THE CENTER OF STRENGTH
Anyone who's hired a trainer, browsed the fitness department at Sears, or stumbled onto an infomercial while searching for Saturday morning cartoons knows one of his cores by now. For the last 10 years or more,"core training" - exercise involving the abs and lower back has been one of the most hyped trends in fitness, and for good reason. "The most important structure in the body's communication system is the spinal cord," says Juan Carlos Santana, C.S.C.S., director of the Institute of Human Performance in Boca Raton, Fla. "But it's housed by the most unstable structure in the body -the spinal column." In order for the body to move at all, it must first stabilize that structure. "Therefore," says Santana, "we are limited in the force we can generate - in any activity - by our ability to stabilize the lower back and pelvic region."

Meaning, in order to condition your whole body, you need to perform exercises that strengthen the area surrounding the spine - namely, the abs and lower back. Yes, banging out a set of Swiss-ball crunches can be a part of that training, but it's only the tip of the iceberg when it comes to true core conditioning.

CORE CONCEPTS
Stability training has been going on for eons, but its modern incarnation dates back roughly 25 years. Physical therapists in San Francisco discovered that having their patients train in unstable yet controlled positions (such as on a Swiss ball or balancing on one leg) could alleviate back problems. The concept later became part of the "functional fitness" craze of the '90s, in which more sport- and lifestyle-specific training methods began to replace old-school lifting programs. (In other words, people began to see weight training for health and performance as more than just bench presses and biceps curls.)

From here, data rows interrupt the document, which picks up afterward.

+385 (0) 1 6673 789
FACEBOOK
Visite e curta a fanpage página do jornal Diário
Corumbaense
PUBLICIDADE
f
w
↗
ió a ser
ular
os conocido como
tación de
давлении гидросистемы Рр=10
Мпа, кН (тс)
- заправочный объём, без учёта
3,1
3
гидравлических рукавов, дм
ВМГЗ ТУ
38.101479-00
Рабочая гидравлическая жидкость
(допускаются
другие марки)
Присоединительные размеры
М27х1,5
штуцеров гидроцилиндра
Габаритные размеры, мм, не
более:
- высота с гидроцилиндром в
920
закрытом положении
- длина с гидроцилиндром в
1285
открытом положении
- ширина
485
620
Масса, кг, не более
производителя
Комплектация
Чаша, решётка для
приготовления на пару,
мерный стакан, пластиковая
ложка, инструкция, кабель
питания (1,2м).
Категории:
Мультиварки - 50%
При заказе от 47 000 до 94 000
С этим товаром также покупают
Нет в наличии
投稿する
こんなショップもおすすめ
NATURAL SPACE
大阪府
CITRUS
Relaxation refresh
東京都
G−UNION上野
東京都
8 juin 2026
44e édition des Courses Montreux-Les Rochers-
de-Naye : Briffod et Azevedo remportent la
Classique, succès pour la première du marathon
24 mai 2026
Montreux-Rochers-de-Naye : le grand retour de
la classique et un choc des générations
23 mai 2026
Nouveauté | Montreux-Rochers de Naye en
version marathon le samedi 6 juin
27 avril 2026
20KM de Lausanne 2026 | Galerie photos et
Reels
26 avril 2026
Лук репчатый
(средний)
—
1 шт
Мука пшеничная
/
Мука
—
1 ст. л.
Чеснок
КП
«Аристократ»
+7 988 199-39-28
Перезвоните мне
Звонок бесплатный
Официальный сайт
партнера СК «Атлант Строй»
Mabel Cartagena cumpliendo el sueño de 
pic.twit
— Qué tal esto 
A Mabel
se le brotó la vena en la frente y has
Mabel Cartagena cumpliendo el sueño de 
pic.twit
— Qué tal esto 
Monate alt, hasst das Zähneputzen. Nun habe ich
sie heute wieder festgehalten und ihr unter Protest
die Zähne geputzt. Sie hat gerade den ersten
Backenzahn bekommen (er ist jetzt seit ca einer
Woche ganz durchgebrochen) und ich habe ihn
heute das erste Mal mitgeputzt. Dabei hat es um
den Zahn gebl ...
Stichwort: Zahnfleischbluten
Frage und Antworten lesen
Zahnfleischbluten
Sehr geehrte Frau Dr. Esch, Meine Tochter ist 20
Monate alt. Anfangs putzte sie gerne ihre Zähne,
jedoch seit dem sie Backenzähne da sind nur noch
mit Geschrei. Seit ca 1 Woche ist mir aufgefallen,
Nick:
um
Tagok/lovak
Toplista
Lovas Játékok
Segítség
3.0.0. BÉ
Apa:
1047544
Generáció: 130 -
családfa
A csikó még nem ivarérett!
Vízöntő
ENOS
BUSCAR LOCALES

In both cases, the training focused on knocking the body off balance so that the central nervous system (the organizer of all your body's muscle activity) would be forced to recruit more muscle fibers to complete the task at hand. Which means when you do Swiss-ball crunches, for example, you're not only training your rectus abdominus (the six-pack muscles), you're training your brain to activate all the other muscles that help keep you on that ball - including your internal and external obliques, transverse abdominus, quadratus lumborum (in your lower back), and many other small but important supportive muscles for your spine.

Once the central nervous system has learned to recruit all those additional muscle fibers (ones that wouldn't necessarily be activated during a traditional crunch), it can put them to use in other exercises and activities- not only helping improve your performance on the Swiss-ball crunch but making your abs pop as well. Essentially, this means that training your body to stabilize itself leads to an overall heightened communication between your brain and muscles, which can lead to a greater capability to build muscle and burn fat, faster recovery times, and greater sports skills with a reduced risk for injury.